[Collected data]

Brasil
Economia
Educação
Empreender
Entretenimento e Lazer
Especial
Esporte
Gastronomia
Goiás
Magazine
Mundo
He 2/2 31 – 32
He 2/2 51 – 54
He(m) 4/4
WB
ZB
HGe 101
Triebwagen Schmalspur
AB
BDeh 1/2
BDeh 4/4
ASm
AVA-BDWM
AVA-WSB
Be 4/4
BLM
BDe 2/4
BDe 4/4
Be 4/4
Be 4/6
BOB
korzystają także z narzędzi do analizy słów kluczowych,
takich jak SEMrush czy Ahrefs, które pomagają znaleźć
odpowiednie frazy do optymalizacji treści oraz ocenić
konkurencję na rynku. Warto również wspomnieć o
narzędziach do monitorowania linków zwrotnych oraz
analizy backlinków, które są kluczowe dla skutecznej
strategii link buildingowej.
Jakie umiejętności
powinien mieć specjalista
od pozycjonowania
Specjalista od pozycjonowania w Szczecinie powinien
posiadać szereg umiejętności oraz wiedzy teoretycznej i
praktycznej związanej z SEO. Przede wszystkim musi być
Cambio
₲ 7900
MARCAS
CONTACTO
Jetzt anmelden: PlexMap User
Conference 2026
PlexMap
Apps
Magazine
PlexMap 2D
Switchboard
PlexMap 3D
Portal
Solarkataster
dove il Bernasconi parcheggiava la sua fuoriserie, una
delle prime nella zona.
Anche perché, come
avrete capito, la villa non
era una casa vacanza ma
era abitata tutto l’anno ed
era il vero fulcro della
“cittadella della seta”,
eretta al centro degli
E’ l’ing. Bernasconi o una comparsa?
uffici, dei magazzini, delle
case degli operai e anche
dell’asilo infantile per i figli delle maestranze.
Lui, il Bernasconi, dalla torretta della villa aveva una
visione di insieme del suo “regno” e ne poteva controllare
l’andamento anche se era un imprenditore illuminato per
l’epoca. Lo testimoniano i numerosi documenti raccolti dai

[What to work on]: Of the lines above, extract only those from the line with "Specjalista od pozycjonowania" to the line with "visione di insieme", both included, exactly as written.

[Finished task]:
Specjalista od pozycjonowania w Szczecinie powinien
posiadać szereg umiejętności oraz wiedzy teoretycznej i
praktycznej związanej z SEO. Przede wszystkim musi być
Cambio
₲ 7900
MARCAS
CONTACTO
Jetzt anmelden: PlexMap User
Conference 2026
PlexMap
Apps
Magazine
PlexMap 2D
Switchboard
PlexMap 3D
Portal
Solarkataster
dove il Bernasconi parcheggiava la sua fuoriserie, una
delle prime nella zona.
Anche perché, come
avrete capito, la villa non
era una casa vacanza ma
era abitata tutto l’anno ed
era il vero fulcro della
“cittadella della seta”,
eretta al centro degli
E’ l’ing. Bernasconi o una comparsa?
uffici, dei magazzini, delle
case degli operai e anche
dell’asilo infantile per i figli delle maestranze.
Lui, il Bernasconi, dalla torretta della villa aveva una
visione di insieme del suo “regno” e ne poteva controllare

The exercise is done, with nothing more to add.